Task requirements
The lines to transcribe begin with the one containing "Самарская область" and end with the last line below; reproduce them exactly, without the pictures.

○ ○ ○ ○

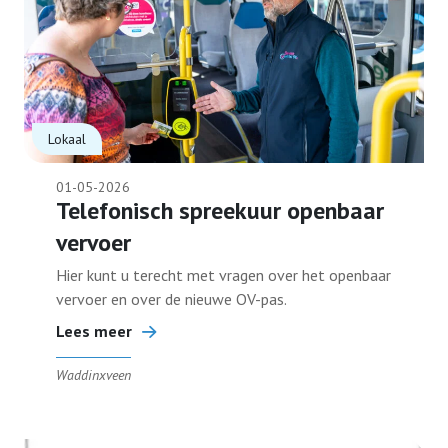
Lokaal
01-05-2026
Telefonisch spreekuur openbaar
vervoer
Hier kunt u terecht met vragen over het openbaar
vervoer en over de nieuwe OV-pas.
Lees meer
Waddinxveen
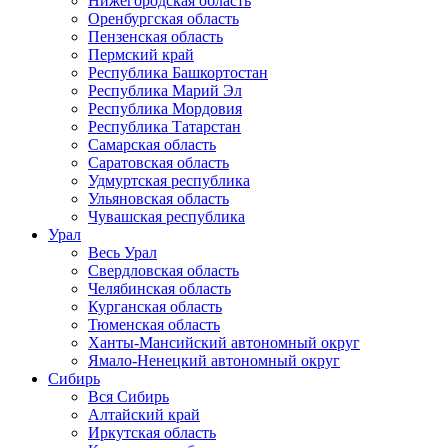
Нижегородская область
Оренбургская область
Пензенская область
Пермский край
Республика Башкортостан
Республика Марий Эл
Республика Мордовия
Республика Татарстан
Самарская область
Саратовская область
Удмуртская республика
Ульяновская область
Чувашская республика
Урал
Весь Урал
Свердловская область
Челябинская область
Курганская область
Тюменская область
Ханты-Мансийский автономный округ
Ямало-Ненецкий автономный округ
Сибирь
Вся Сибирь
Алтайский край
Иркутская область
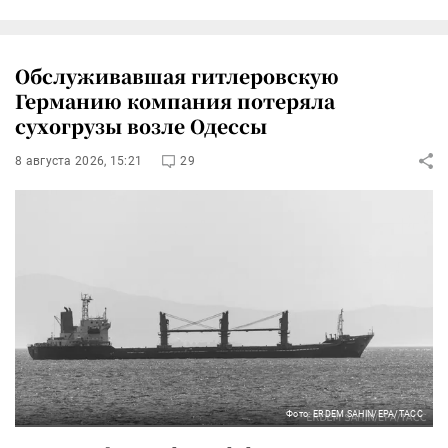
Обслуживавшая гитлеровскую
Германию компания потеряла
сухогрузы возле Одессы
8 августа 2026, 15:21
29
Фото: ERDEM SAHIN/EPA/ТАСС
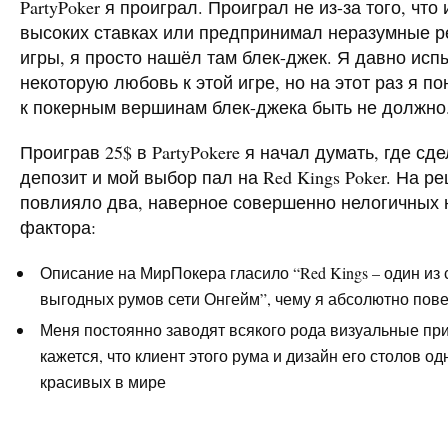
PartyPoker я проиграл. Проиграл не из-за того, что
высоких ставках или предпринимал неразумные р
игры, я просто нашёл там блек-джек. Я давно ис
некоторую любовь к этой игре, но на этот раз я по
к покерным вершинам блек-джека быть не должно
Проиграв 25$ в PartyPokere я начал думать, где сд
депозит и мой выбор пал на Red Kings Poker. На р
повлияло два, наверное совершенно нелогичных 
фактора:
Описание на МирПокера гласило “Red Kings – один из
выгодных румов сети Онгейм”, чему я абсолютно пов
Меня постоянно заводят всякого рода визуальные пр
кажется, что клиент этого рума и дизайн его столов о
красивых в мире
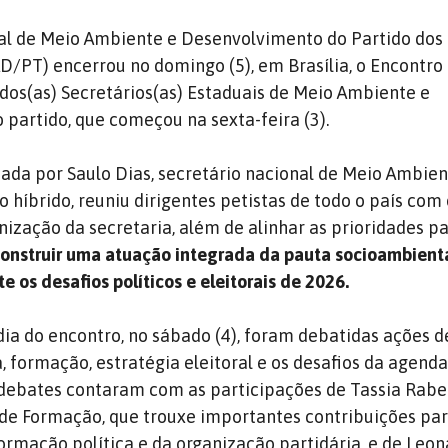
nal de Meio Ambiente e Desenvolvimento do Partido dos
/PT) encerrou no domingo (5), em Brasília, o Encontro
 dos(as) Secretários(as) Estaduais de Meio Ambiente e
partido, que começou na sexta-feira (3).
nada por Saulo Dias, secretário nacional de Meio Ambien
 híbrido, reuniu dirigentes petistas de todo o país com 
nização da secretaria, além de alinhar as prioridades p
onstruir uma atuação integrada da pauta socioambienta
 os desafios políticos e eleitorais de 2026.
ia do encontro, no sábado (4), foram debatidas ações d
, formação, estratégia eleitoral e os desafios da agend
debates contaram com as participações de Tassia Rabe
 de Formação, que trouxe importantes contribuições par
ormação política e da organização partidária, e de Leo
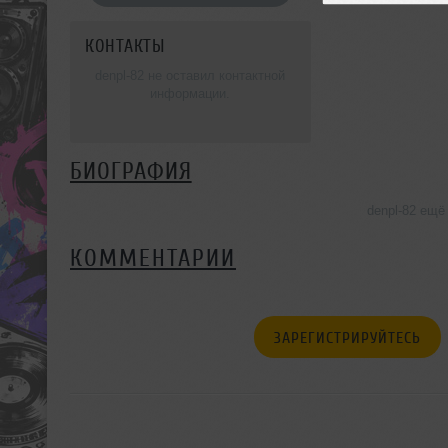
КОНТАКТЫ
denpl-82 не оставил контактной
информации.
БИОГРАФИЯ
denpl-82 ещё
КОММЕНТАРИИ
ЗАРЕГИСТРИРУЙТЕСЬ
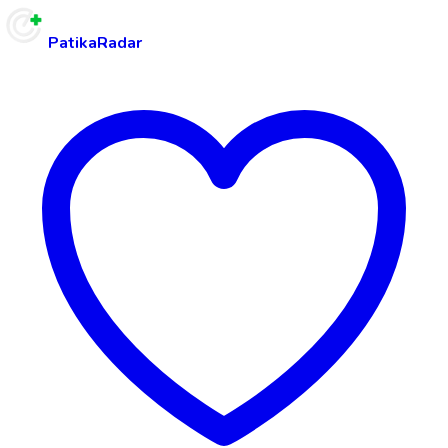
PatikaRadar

○ ○ ○ ○

Problem solution
Самарская область
Саратовская область
Удмуртская республика
Ульяновская область
Чувашская республика
Урал
Весь Урал
Свердловская область
Челябинская область
Курганская область
Тюменская область
Ханты-Мансийский автономный округ
Ямало-Ненецкий автономный округ
Сибирь
Вся Сибирь
Алтайский край
Иркутская область
Обслуживавшая гитлеровскую
Германию компания потеряла
сухогрузы возле Одессы
8 августа 2026, 15:21
29
Фото: ERDEM SAHIN/EPA/ТАСС
PartyPoker я проиграл. Проиграл не из-за того, что
высоких ставках или предпринимал неразумные р
игры, я просто нашёл там блек-джек. Я давно ис
некоторую любовь к этой игре, но на этот раз я по
к покерным вершинам блек-джека быть не должно
Проиграв 25$ в PartyPokere я начал думать, где сд
депозит и мой выбор пал на Red Kings Poker. На р
повлияло два, наверное совершенно нелогичных 
фактора:
Описание на МирПокера гласило “Red Kings – один из
выгодных румов сети Онгейм”, чему я абсолютно пов
Меня постоянно заводят всякого рода визуальные пр
кажется, что клиент этого рума и дизайн его столов о
красивых в мире
nal de Meio Ambiente e Desenvolvimento do Partido dos
/PT) encerrou no domingo (5), em Brasília, o Encontro
 dos(as) Secretários(as) Estaduais de Meio Ambiente e
partido, que começou na sexta-feira (3).
nada por Saulo Dias, secretário nacional de Meio Ambien
 híbrido, reuniu dirigentes petistas de todo o país com 
nização da secretaria, além de alinhar as prioridades p
onstruir uma atuação integrada da pauta socioambienta
 os desafios políticos e eleitorais de 2026.
ia do encontro, no sábado (4), foram debatidas ações d
, formação, estratégia eleitoral e os desafios da agend
debates contaram com as participações de Tassia Rabe
 de Formação, que trouxe importantes contribuições par
ormação política e da organização partidária, e de Leo
КОНТАКТЫ
denpl-82 не оставил контактной
информации.
БИОГРАФИЯ
denpl-82 ещё
КОММЕНТАРИИ
ЗАРЕГИСТРИРУЙТЕСЬ
PatikaRadar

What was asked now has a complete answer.